> [What the exercise asks]
Could you repeat the data word for word while skipping the pictures?
· · ·
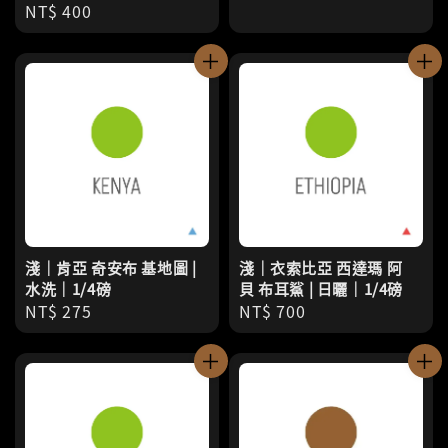
Regular
NT$ 400
price
price
淺｜肯亞 奇安布 基地圖 |
淺｜衣索比亞 西達瑪 阿
水洗｜1/4磅
貝 布耳鯊 | 日曬｜1/4磅
Regular
NT$ 275
Regular
NT$ 700
price
price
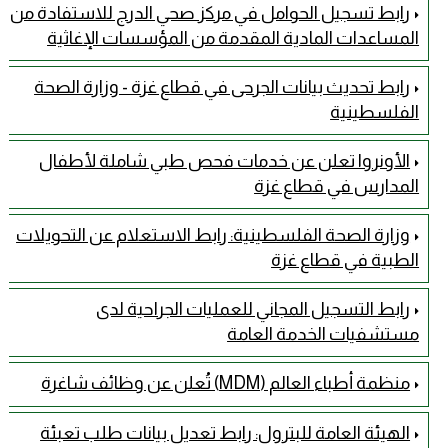
رابط تسجيل الحوامل في مركز صحي الدرج للاستفادة من
المساعدات المادية المقدمة من المؤسسات الإغاثية
رابط تحديث بيانات الجرحى في قطاع غزة - وزارة الصحة
الفلسطينية
الأونروا تعلن عن خدمات فحص طبي شاملة لأطفال
المدارس في قطاع غزة
وزارة الصحة الفلسطينية: رابط الاستعلام عن التحويلات
الطبية في قطاع غزة
رابط التسجيل المجاني للعمليات الجراحية لدى
مستشفيات الخدمة العامة
منظمة أطباء العالم (MDM) تُعلن عن وظائف شاغرة
الهيئة العامة للبترول: رابط تعديل بيانات طلب تعبئة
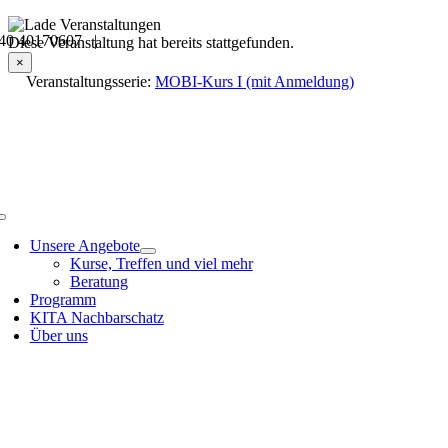
Skip
40 40170607 |
to
Veranstaltungsdetails
Diese Veranstaltung hat bereits stattgefunden.
content
×
Veranstaltungsserie:
MOBI-Kurs I (mit Anmeldung)
Toggle
Navigation
Unsere Angebote
Kurse, Treffen und viel mehr
Beratung
Programm
KITA Nachbarschatz
Über uns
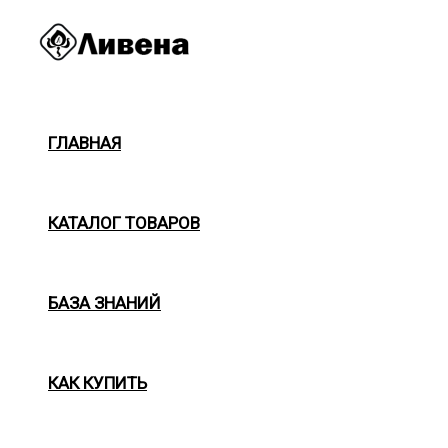
Перейти
к
содержимому
ГЛАВНАЯ
КАТАЛОГ ТОВАРОВ
БАЗА ЗНАНИЙ
КАК КУПИТЬ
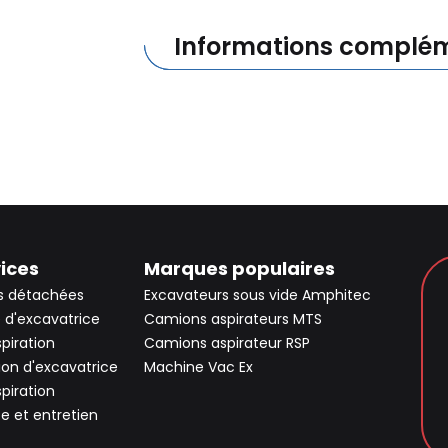
Informations complém
ices
Marques populaires
s détachées
Excavateurs sous vide Amphitec
 d'excavatrice
Camions aspirateurs MTS
spiration
Camions aspirateur RSP
ion d'excavatrice
Machine Vac Ex
spiration
ce et entretien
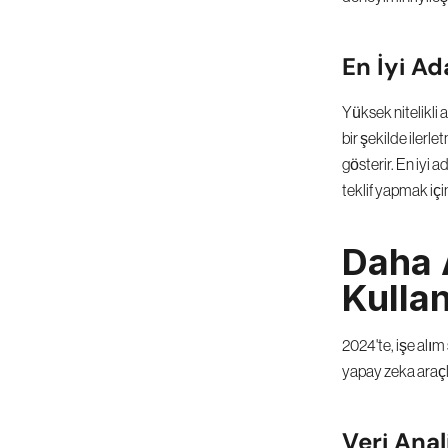
En İyi Ada
Yüksek nitelikli 
bir şekilde ilerle
gösterir. En iyi
teklif yapmak iç
Daha A
Kulla
2024'te, işe alım
yapay zeka araçla
Veri Anali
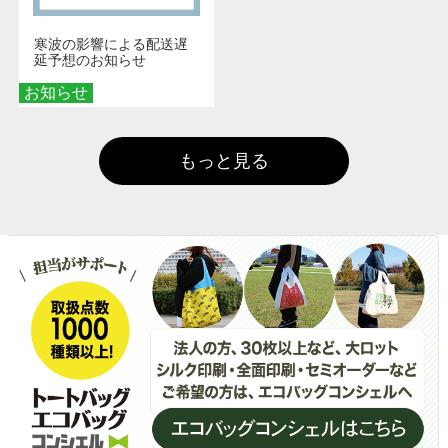
寒波の影響による配送遅
延予想のお知らせ
お知らせ
もっと見る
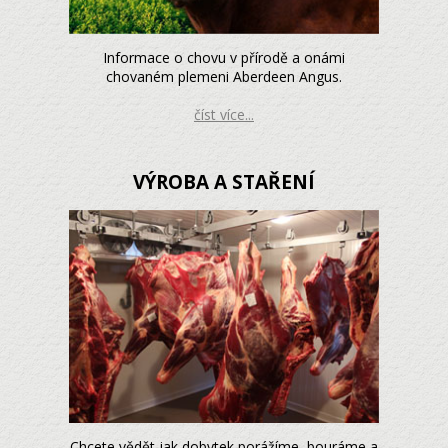
Informace o chovu v přírodě a onámi
chovaném plemeni Aberdeen Angus.
číst více...
VÝROBA A STAŘENÍ
Chcete vědět jak dobytek porážíme, bouráme a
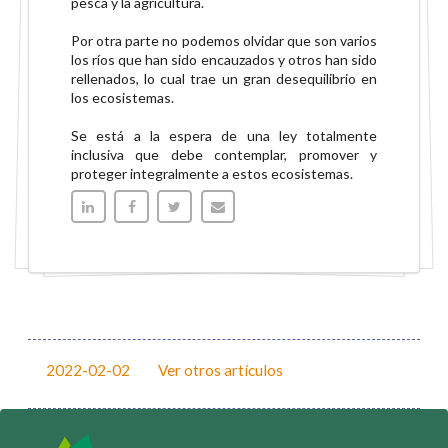
pesca y la agricultura.
Por otra parte no podemos olvidar que son varios
los ríos que han sido encauzados y otros han sido
rellenados, lo cual trae un gran desequilibrio en
los ecosistemas.
Se está a la espera de una ley totalmente
inclusiva que debe contemplar, promover y
proteger integralmente a estos ecosistemas.
2022-02-02
Ver otros artículos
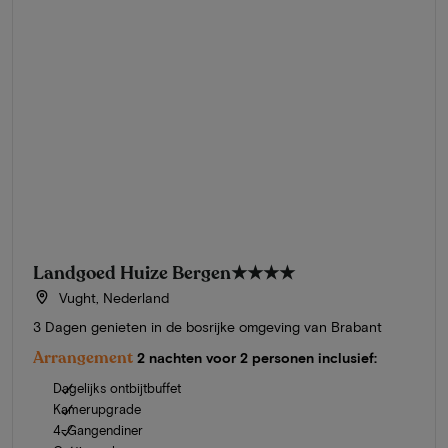
Landgoed Huize Bergen
★★★★
Vught, Nederland
3 Dagen genieten in de bosrijke omgeving van Brabant
Arrangement
2 nachten voor 2 personen inclusief:
Dagelijks ontbijtbuffet
Kamerupgrade
4-Gangendiner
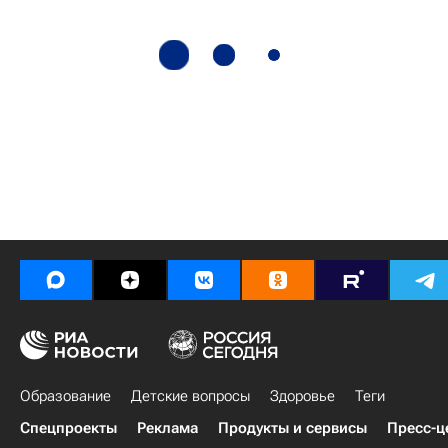
Образование
Детские вопросы
Здоровье
Теги
Спецпроекты
Реклама
Продукты и сервисы
Пресс-ц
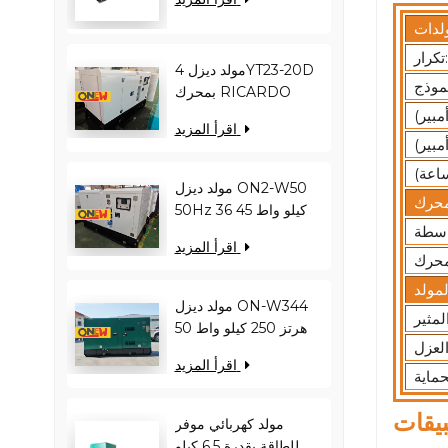
كيلو فولت أمبير
YC12VC3000-D30
تكرار:
مولد ديزل 4YT23-20D
بمحرك RICARDO
بقدرة 16 كيلو واط و20
اقرأ المزيد
كيلو فولت أمبير ON2-
W22 بتردد 50 هرتز
مولد ديزل ON2-W50
50Hz 36 كيلو واط 45
كيلو فولت أمبير
اقرأ المزيد
RICARDO
N4100ZDS-42
مولد ديزل ON-W344
50 هرتز 250 كيلو واط
313 كيلو فولت أمبير
اقرأ المزيد
RICARDO WT13B-
308DE
بيقات
مولد كهربائي موفر
للطاقة بقدرة 6.5 كيلو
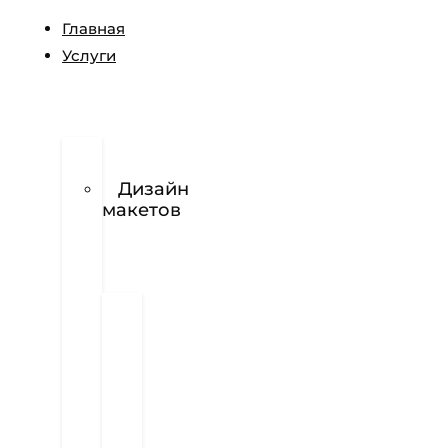
Главная
Услуги
Разработка
логотипов
Дизайн
макетов
Полиграфия
Визитки
Фирменный
бланк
· · ·
> [Solution]
Regular
NT$ 400
price
price
淺｜肯亞 奇安布 基地圖 |
淺｜衣索比亞 西達瑪 阿
水洗｜1/4磅
貝 布耳鯊 | 日曬｜1/4磅
Regular
NT$ 275
Regular
NT$ 700
price
price
رابط تسجيل الحوامل في مركز صحي الدرج للاستفادة من
المساعدات المادية المقدمة من المؤسسات الإغاثية
رابط تحديث بيانات الجرحى في قطاع غزة - وزارة الصحة
الفلسطينية
الأونروا تعلن عن خدمات فحص طبي شاملة لأطفال
المدارس في قطاع غزة
وزارة الصحة الفلسطينية: رابط الاستعلام عن التحويلات
الطبية في قطاع غزة
رابط التسجيل المجاني للعمليات الجراحية لدى
مستشفيات الخدمة العامة
منظمة أطباء العالم (MDM) تُعلن عن وظائف شاغرة
الهيئة العامة للبترول: رابط تعديل بيانات طلب تعبئة
Skip
40 40170607 |
to
Veranstaltungsdetails
Diese Veranstaltung hat bereits stattgefunden.
content
×
Veranstaltungsserie:
MOBI-Kurs I (mit Anmeldung)
Toggle
Navigation
Unsere Angebote
Kurse, Treffen und viel mehr
Beratung
Programm
KITA Nachbarschatz
Über uns
Перейти
к
содержимому
ГЛАВНАЯ
КАТАЛОГ ТОВАРОВ
БАЗА ЗНАНИЙ
КАК КУПИТЬ
Informations complém
ices
Marques populaires
s détachées
Excavateurs sous vide Amphitec
 d'excavatrice
Camions aspirateurs MTS
spiration
Camions aspirateur RSP
ion d'excavatrice
Machine Vac Ex
spiration
ce et entretien
En İyi Ada
Yüksek nitelikli 
bir şekilde ilerle
gösterir. En iyi
teklif yapmak iç
Daha A
Kulla
2024'te, işe alım
yapay zeka araçla
Veri Anali
寒波の影響による配送遅
延予想のお知らせ
お知らせ
もっと見る
Informace o chovu v přírodě a onámi
chovaném plemeni Aberdeen Angus.
číst více...
VÝROBA A STAŘENÍ
Chcete vědět jak dobytek porážíme, bouráme a
pesca y la agricultura.
Por otra parte no podemos olvidar que son varios
los ríos que han sido encauzados y otros han sido
rellenados, lo cual trae un gran desequilibrio en
los ecosistemas.
Se está a la espera de una ley totalmente
inclusiva que debe contemplar, promover y
proteger integralmente a estos ecosistemas.
2022-02-02
Ver otros artículos
Landgoed Huize Bergen
★★★★
Vught, Nederland
3 Dagen genieten in de bosrijke omgeving van Brabant
Arrangement
2 nachten voor 2 personen inclusief:
Dagelijks ontbijtbuffet
Kamerupgrade
4-Gangendiner
Образование
Детские вопросы
Здоровье
Теги
Спецпроекты
Реклама
Продукты и сервисы
Пресс-ц
كيلو فولت أمبير
YC12VC3000-D30
تكرار:
مولد ديزل 4YT23-20D
بمحرك RICARDO
بقدرة 16 كيلو واط و20
اقرأ المزيد
كيلو فولت أمبير ON2-
W22 بتردد 50 هرتز
مولد ديزل ON2-W50
50Hz 36 كيلو واط 45
كيلو فولت أمبير
اقرأ المزيد
RICARDO
N4100ZDS-42
مولد ديزل ON-W344
50 هرتز 250 كيلو واط
313 كيلو فولت أمبير
اقرأ المزيد
RICARDO WT13B-
308DE
بيقات
مولد كهربائي موفر
للطاقة بقدرة 6.5 كيلو
Главная
Услуги
Разработка
логотипов
Дизайн
макетов
Полиграфия
Визитки
Фирменный
бланк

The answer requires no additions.